#### [Work to complete]
Repeat the entries exactly, and do not carry the pictures over.
### Records for the task
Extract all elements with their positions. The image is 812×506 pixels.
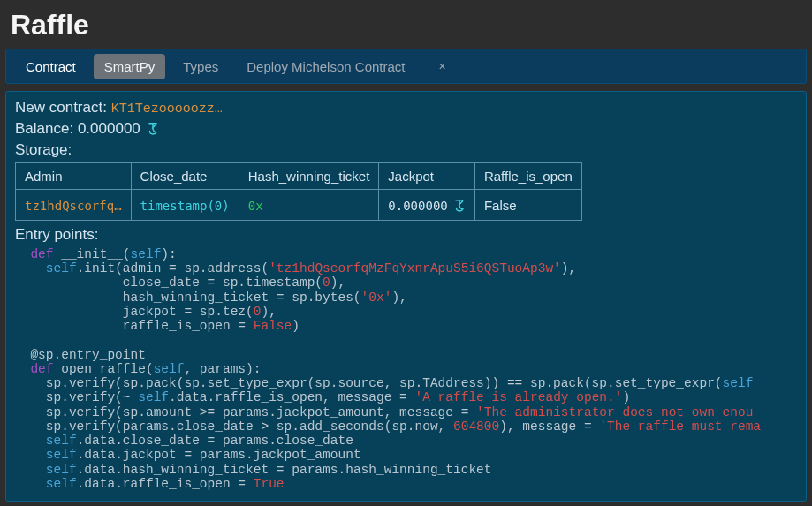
storage-table: Admin Close_date Hash_winning_ticket Jac… xyxy=(15,162,582,221)
tab-deploy[interactable]: Deploy Michelson Contract xyxy=(236,54,415,79)
val-admin: tz1hdQscorfq… xyxy=(25,199,122,213)
table-row: tz1hdQscorfq… timestamp(0) 0x 0.000000 F… xyxy=(16,190,582,221)
code-seconds: 604800 xyxy=(453,419,499,434)
val-open: False xyxy=(484,198,517,213)
val-jackpot: 0.000000 xyxy=(388,199,447,213)
table-row: Admin Close_date Hash_winning_ticket Jac… xyxy=(16,163,582,190)
code-admin-addr: 'tz1hdQscorfqMzFqYxnrApuS5i6QSTuoAp3w' xyxy=(269,261,561,276)
balance-line: Balance: 0.000000 xyxy=(15,120,797,138)
val-hash: 0x xyxy=(248,199,263,213)
val-close-date: timestamp(0) xyxy=(140,199,230,213)
entry-points-label: Entry points: xyxy=(15,226,797,244)
code-msg-remain: 'The raffle must rema xyxy=(599,419,761,434)
close-icon[interactable]: × xyxy=(439,59,446,73)
code-msg-open: 'A raffle is already open.' xyxy=(415,390,623,404)
page-title: Raffle xyxy=(0,0,812,49)
col-close-date: Close_date xyxy=(131,163,239,190)
tab-smartpy[interactable]: SmartPy xyxy=(94,54,166,79)
col-raffle-open: Raffle_is_open xyxy=(474,163,581,190)
content-scroll[interactable]: New contract: KT1Tezooooozz… Balance: 0.… xyxy=(15,99,797,492)
balance-value: 0.000000 xyxy=(78,120,140,137)
new-contract-label: New contract: xyxy=(15,99,111,116)
tez-icon xyxy=(147,120,159,136)
tab-types[interactable]: Types xyxy=(172,54,229,79)
tez-icon xyxy=(453,197,466,213)
storage-label: Storage: xyxy=(15,141,797,159)
content-panel: New contract: KT1Tezooooozz… Balance: 0.… xyxy=(5,91,807,502)
col-jackpot: Jackpot xyxy=(379,163,475,190)
balance-label: Balance: xyxy=(15,120,78,137)
code-block: def __init__(self): self.init(admin = sp… xyxy=(15,247,797,491)
contract-address: KT1Tezooooozz… xyxy=(111,102,223,117)
tab-bar: Contract SmartPy Types Deploy Michelson … xyxy=(5,49,807,84)
tab-contract[interactable]: Contract xyxy=(15,54,87,79)
col-hash: Hash_winning_ticket xyxy=(239,163,379,190)
new-contract-line: New contract: KT1Tezooooozz… xyxy=(15,99,797,117)
col-admin: Admin xyxy=(16,163,132,190)
code-msg-admin: 'The administrator does not own enou xyxy=(476,405,753,419)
######
#### [Answer below]
Extract all elements with their positions. The image is 812×506 pixels.
storage-table: Admin Close_date Hash_winning_ticket Jac… xyxy=(15,162,582,221)
tab-deploy[interactable]: Deploy Michelson Contract xyxy=(236,54,415,79)
val-admin: tz1hdQscorfq… xyxy=(25,199,122,213)
table-row: tz1hdQscorfq… timestamp(0) 0x 0.000000 F… xyxy=(16,190,582,221)
code-seconds: 604800 xyxy=(453,419,499,434)
val-open: False xyxy=(484,198,517,213)
val-jackpot: 0.000000 xyxy=(388,199,447,213)
table-row: Admin Close_date Hash_winning_ticket Jac… xyxy=(16,163,582,190)
code-admin-addr: 'tz1hdQscorfqMzFqYxnrApuS5i6QSTuoAp3w' xyxy=(269,261,561,276)
balance-line: Balance: 0.000000 xyxy=(15,120,797,138)
val-hash: 0x xyxy=(248,199,263,213)
val-close-date: timestamp(0) xyxy=(140,199,230,213)
entry-points-label: Entry points: xyxy=(15,226,797,244)
code-msg-remain: 'The raffle must rema xyxy=(599,419,761,434)
close-icon[interactable]: × xyxy=(439,59,446,73)
code-msg-open: 'A raffle is already open.' xyxy=(415,390,623,404)
page-title: Raffle xyxy=(0,0,812,49)
col-close-date: Close_date xyxy=(131,163,239,190)
tab-smartpy[interactable]: SmartPy xyxy=(94,54,166,79)
col-raffle-open: Raffle_is_open xyxy=(474,163,581,190)
content-scroll[interactable]: New contract: KT1Tezooooozz… Balance: 0.… xyxy=(15,99,797,492)
balance-value: 0.000000 xyxy=(78,120,140,137)
new-contract-label: New contract: xyxy=(15,99,111,116)
tez-icon xyxy=(147,120,159,136)
tab-types[interactable]: Types xyxy=(172,54,229,79)
tez-icon xyxy=(453,197,466,213)
storage-label: Storage: xyxy=(15,141,797,159)
content-panel: New contract: KT1Tezooooozz… Balance: 0.… xyxy=(5,91,807,502)
col-jackpot: Jackpot xyxy=(379,163,475,190)
balance-label: Balance: xyxy=(15,120,78,137)
code-block: def __init__(self): self.init(admin = sp… xyxy=(15,247,797,491)
contract-address: KT1Tezooooozz… xyxy=(111,102,223,117)
tab-bar: Contract SmartPy Types Deploy Michelson … xyxy=(5,49,807,84)
tab-contract[interactable]: Contract xyxy=(15,54,87,79)
col-hash: Hash_winning_ticket xyxy=(239,163,379,190)
new-contract-line: New contract: KT1Tezooooozz… xyxy=(15,99,797,117)
col-admin: Admin xyxy=(16,163,132,190)
code-msg-admin: 'The administrator does not own enou xyxy=(476,405,753,419)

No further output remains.